Repeat the full listing that follows, word for word.

- [AVAILABLE DATA]:
-------
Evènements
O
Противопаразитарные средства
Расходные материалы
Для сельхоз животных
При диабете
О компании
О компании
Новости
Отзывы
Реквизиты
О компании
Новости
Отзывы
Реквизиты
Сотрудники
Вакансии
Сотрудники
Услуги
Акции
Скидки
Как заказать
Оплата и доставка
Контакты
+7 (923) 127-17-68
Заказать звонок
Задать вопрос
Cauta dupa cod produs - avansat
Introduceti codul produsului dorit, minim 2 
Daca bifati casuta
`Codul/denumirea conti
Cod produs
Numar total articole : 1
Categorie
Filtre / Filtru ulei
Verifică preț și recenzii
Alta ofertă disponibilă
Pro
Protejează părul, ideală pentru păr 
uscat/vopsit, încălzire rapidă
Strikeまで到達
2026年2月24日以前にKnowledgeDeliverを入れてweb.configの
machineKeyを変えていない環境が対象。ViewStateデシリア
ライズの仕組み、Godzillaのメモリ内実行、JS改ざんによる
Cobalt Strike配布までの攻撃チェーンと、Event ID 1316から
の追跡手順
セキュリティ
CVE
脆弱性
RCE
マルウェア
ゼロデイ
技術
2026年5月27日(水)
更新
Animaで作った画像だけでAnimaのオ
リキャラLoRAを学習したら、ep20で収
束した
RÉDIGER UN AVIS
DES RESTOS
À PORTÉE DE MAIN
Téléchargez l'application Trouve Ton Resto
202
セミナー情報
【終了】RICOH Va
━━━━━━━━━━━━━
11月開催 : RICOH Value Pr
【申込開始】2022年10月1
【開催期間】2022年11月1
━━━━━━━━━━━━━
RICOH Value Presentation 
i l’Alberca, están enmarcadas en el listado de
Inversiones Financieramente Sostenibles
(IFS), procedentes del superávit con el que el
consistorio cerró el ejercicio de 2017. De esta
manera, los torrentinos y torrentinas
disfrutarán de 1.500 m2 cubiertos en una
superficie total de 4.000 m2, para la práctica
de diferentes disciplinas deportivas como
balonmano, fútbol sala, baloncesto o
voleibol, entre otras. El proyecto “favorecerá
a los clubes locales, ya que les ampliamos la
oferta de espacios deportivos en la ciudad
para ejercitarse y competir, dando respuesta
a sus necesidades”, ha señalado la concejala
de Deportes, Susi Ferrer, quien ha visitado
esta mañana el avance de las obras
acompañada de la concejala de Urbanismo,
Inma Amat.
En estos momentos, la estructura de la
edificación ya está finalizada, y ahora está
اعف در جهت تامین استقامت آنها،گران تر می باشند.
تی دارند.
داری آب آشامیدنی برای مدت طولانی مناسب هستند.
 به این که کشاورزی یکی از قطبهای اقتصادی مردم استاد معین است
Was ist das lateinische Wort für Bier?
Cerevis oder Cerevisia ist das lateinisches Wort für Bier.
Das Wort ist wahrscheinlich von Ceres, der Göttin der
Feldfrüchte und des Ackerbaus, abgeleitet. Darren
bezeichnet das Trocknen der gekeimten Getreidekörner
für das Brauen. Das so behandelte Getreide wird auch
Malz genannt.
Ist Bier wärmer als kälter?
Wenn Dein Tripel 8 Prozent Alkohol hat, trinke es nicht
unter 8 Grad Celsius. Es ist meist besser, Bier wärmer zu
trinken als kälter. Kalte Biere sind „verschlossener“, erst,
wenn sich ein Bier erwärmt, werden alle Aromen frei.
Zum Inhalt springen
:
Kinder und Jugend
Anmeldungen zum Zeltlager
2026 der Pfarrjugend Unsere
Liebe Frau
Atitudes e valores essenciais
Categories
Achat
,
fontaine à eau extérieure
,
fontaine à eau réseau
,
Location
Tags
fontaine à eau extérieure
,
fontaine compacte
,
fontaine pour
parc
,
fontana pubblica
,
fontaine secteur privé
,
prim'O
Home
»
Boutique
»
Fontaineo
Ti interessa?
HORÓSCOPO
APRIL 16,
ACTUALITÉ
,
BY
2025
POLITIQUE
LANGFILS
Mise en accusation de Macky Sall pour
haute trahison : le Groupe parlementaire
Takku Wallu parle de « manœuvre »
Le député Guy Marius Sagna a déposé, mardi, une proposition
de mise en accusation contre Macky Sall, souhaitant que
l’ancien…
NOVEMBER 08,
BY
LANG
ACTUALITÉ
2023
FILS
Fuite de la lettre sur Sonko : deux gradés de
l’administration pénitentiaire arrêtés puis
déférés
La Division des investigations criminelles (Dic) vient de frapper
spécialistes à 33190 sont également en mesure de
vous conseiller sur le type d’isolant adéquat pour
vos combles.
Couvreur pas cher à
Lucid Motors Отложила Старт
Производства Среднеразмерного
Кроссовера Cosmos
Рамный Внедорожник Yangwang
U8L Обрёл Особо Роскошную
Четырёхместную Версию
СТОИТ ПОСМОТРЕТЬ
-------
- [SOLUTION TO THIS TASK]:
Evènements
O
Противопаразитарные средства
Расходные материалы
Для сельхоз животных
При диабете
О компании
О компании
Новости
Отзывы
Реквизиты
О компании
Новости
Отзывы
Реквизиты
Сотрудники
Вакансии
Сотрудники
Услуги
Акции
Скидки
Как заказать
Оплата и доставка
Контакты
+7 (923) 127-17-68
Заказать звонок
Задать вопрос
Cauta dupa cod produs - avansat
Introduceti codul produsului dorit, minim 2 
Daca bifati casuta
`Codul/denumirea conti
Cod produs
Numar total articole : 1
Categorie
Filtre / Filtru ulei
Verifică preț și recenzii
Alta ofertă disponibilă
Pro
Protejează părul, ideală pentru păr 
uscat/vopsit, încălzire rapidă
Strikeまで到達
2026年2月24日以前にKnowledgeDeliverを入れてweb.configの
machineKeyを変えていない環境が対象。ViewStateデシリア
ライズの仕組み、Godzillaのメモリ内実行、JS改ざんによる
Cobalt Strike配布までの攻撃チェーンと、Event ID 1316から
の追跡手順
セキュリティ
CVE
脆弱性
RCE
マルウェア
ゼロデイ
技術
2026年5月27日(水)
更新
Animaで作った画像だけでAnimaのオ
リキャラLoRAを学習したら、ep20で収
束した
RÉDIGER UN AVIS
DES RESTOS
À PORTÉE DE MAIN
Téléchargez l'application Trouve Ton Resto
202
セミナー情報
【終了】RICOH Va
━━━━━━━━━━━━━
11月開催 : RICOH Value Pr
【申込開始】2022年10月1
【開催期間】2022年11月1
━━━━━━━━━━━━━
RICOH Value Presentation 
i l’Alberca, están enmarcadas en el listado de
Inversiones Financieramente Sostenibles
(IFS), procedentes del superávit con el que el
consistorio cerró el ejercicio de 2017. De esta
manera, los torrentinos y torrentinas
disfrutarán de 1.500 m2 cubiertos en una
superficie total de 4.000 m2, para la práctica
de diferentes disciplinas deportivas como
balonmano, fútbol sala, baloncesto o
voleibol, entre otras. El proyecto “favorecerá
a los clubes locales, ya que les ampliamos la
oferta de espacios deportivos en la ciudad
para ejercitarse y competir, dando respuesta
a sus necesidades”, ha señalado la concejala
de Deportes, Susi Ferrer, quien ha visitado
esta mañana el avance de las obras
acompañada de la concejala de Urbanismo,
Inma Amat.
En estos momentos, la estructura de la
edificación ya está finalizada, y ahora está
اعف در جهت تامین استقامت آنها،گران تر می باشند.
تی دارند.
داری آب آشامیدنی برای مدت طولانی مناسب هستند.
 به این که کشاورزی یکی از قطبهای اقتصادی مردم استاد معین است
Was ist das lateinische Wort für Bier?
Cerevis oder Cerevisia ist das lateinisches Wort für Bier.
Das Wort ist wahrscheinlich von Ceres, der Göttin der
Feldfrüchte und des Ackerbaus, abgeleitet. Darren
bezeichnet das Trocknen der gekeimten Getreidekörner
für das Brauen. Das so behandelte Getreide wird auch
Malz genannt.
Ist Bier wärmer als kälter?
Wenn Dein Tripel 8 Prozent Alkohol hat, trinke es nicht
unter 8 Grad Celsius. Es ist meist besser, Bier wärmer zu
trinken als kälter. Kalte Biere sind „verschlossener“, erst,
wenn sich ein Bier erwärmt, werden alle Aromen frei.
Zum Inhalt springen
:
Kinder und Jugend
Anmeldungen zum Zeltlager
2026 der Pfarrjugend Unsere
Liebe Frau
Atitudes e valores essenciais
Categories
Achat
,
fontaine à eau extérieure
,
fontaine à eau réseau
,
Location
Tags
fontaine à eau extérieure
,
fontaine compacte
,
fontaine pour
parc
,
fontana pubblica
,
fontaine secteur privé
,
prim'O
Home
»
Boutique
»
Fontaineo
Ti interessa?
HORÓSCOPO
APRIL 16,
ACTUALITÉ
,
BY
2025
POLITIQUE
LANGFILS
Mise en accusation de Macky Sall pour
haute trahison : le Groupe parlementaire
Takku Wallu parle de « manœuvre »
Le député Guy Marius Sagna a déposé, mardi, une proposition
de mise en accusation contre Macky Sall, souhaitant que
l’ancien…
NOVEMBER 08,
BY
LANG
ACTUALITÉ
2023
FILS
Fuite de la lettre sur Sonko : deux gradés de
l’administration pénitentiaire arrêtés puis
déférés
La Division des investigations criminelles (Dic) vient de frapper
spécialistes à 33190 sont également en mesure de
vous conseiller sur le type d’isolant adéquat pour
vos combles.
Couvreur pas cher à
Lucid Motors Отложила Старт
Производства Среднеразмерного
Кроссовера Cosmos
Рамный Внедорожник Yangwang
U8L Обрёл Особо Роскошную
Четырёхместную Версию
СТОИТ ПОСМОТРЕТЬ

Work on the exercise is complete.